Il fondo però viene raggiunto nel secondo romanzo, China Girl, dove il protagonista si reca addirittura in Cina per riportare in patria uno scienziato sedotto dalle sirene comuniste. Se il disvelamento degli intrecci politico-economici di fondo della società statunitense è il punto forte del Winslow degli anni Duemila, qui la divagazione politica diviene al contrario insopportabile sommatoria di stereotipi liberali da far impallidire un Sallusti qualsiasi. L’autore si serve quasi di metà del racconto (200 su 466 pagine, più o meno) per portare avanti una sequela ininterrotta di insulti, falsità, riflessioni oniriche, pregiudizi politici e paradossali ricostruzioni artefatte della Cina comunista, e contro il suo presidente Mao Tse Tung. Il professore, e per sineddoche qualsiasi altra persona sana di mente, non può scegliere volontariamente la “prigione a cielo aperto” cinese, distopia contrapposta inevitabilmente al regno delle libertà americano. Una serie di sociologiche ricostruzioni della società cinese servono a narrare una popolazione soggiogata dal comunismo, che vorrebbe solamente vivere in pace coltivando il riso(!!!), impossibilitata a farlo dalla follia del presidente Mao che al contrario cercherebbe in tutti i modi di provocare carestie per forgiare il nuovo uomo comunista.

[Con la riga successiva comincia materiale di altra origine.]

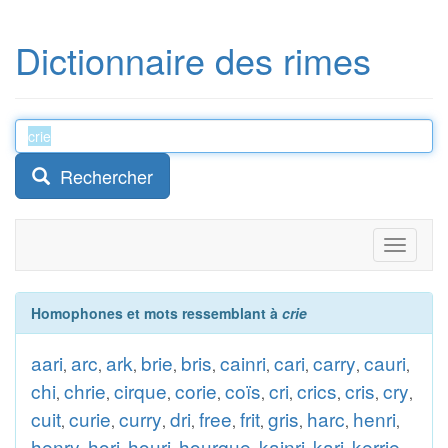
Dictionnaire des rimes
Rechercher
Toggle
navigati
Homophones et mots ressemblant à
crie
aari
arc
ark
brie
bris
cainri
cari
carry
cauri
,
,
,
,
,
,
,
,
,
chi
chrie
cirque
corie
coïs
cri
crics
cris
cry
,
,
,
,
,
,
,
,
,
cuit
curie
curry
dri
free
frit
gris
harc
henri
,
,
,
,
,
,
,
,
,
henry
hori
houri
hourque
kainri
kari
kerrie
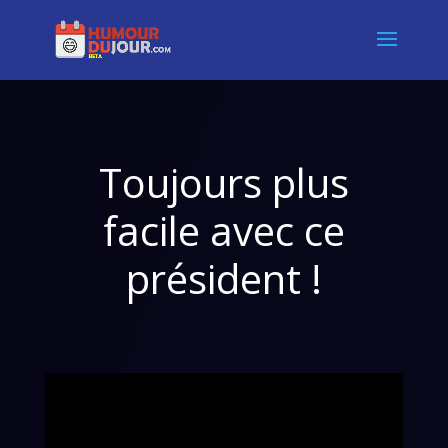
Toujours plus
facile avec ce
président !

Che Winslow non fosse “di sinistra”, era chiaro. Il suo cinismo politico lo ha portato nel tempo però alla completa disillusione rispetto alle retoriche liberali americane, perfettamente disvelate nei suoi romanzi migliori. Tra guardie (Usa) e ladri (narcotrafficanti, terroristi, ecc) c’è una sostanziale equivalenza perché i secondi sono il prodotto delle scelte politiche dei primi: questo il messaggio di fondo presente ne Il Potere del Cane o ne Il Cartello. Qui invece, e in questo sta forse la natura embrionale e acerba della riflessione “winslowiana”, il cinismo è ancora di là da venire, e l’approvazione dell’american way of life è tutto sommato convinta. C’è uno scetticismo fisiologico, ma che di fronte al nemico (il comunismo cinese, ma anche la marginalità sociale della scena punk londinese) passa in secondo piano ristabilendo la propria scala di valori liberali alla quale non riesce a transigere.
Nonostante la godibilità della lettura, caratteristica questa evidentemente innata dello scrittore, siamo in presenza di due opere minori e davvero poco interessanti. Come fossimo in un libro di Dan Brown, ci si può appassionare fuggevolmente, ben sapendo che la vita reale è un’altra cosa, dove non ci sono eroi ma solo rapporti di forza. Quegli stessi messi in luce ne Il potere del cane, ma ancora nascosti dietro fuochi artificiali deformanti in questi pessimi esordi.